• **DATA SHOWN**:

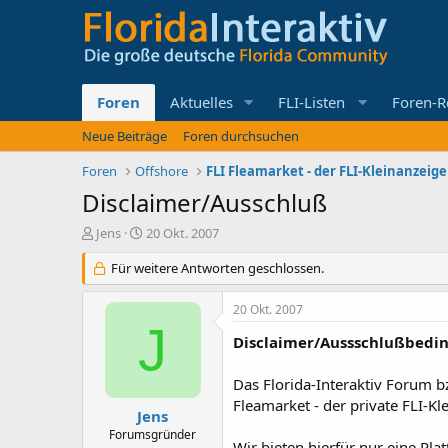
Foren
Aktuelles
FLI-Listen
Foren-R
Neue Beiträge
Foren durchsuchen
Foren
Offshore
FLI Fleamarket - der FLI-Kleinanzei
Disclaimer/Ausschluß
E
E
Jens
20 Okt. 2007
r
r
s
Für weitere Antworten geschlossen.
s
t
t
e
e
20 Okt. 2007
l
l
J
l
l
Disclaimer/Aussschlußbedin
e
t
r
a
Das Florida-Interaktiv Forum b
m
Fleamarket - der private FLI-K
Jens
Forumsgründer
Wir bieten hierfür nur eine Pl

• **WHAT TO PRODUCE**:
Please repeat the records above exactly, omitting any pictures they contain.

• **OUTPUT OF THE EXERCISE**:
Foren
Aktuelles
FLI-Listen
Foren-R
Neue Beiträge
Foren durchsuchen
Foren
Offshore
FLI Fleamarket - der FLI-Kleinanzei
Disclaimer/Ausschluß
E
E
Jens
20 Okt. 2007
r
r
s
Für weitere Antworten geschlossen.
s
t
t
e
e
20 Okt. 2007
l
l
J
l
l
Disclaimer/Aussschlußbedin
e
t
r
a
Das Florida-Interaktiv Forum b
m
Fleamarket - der private FLI-K
Jens
Forumsgründer
Wir bieten hierfür nur eine Pl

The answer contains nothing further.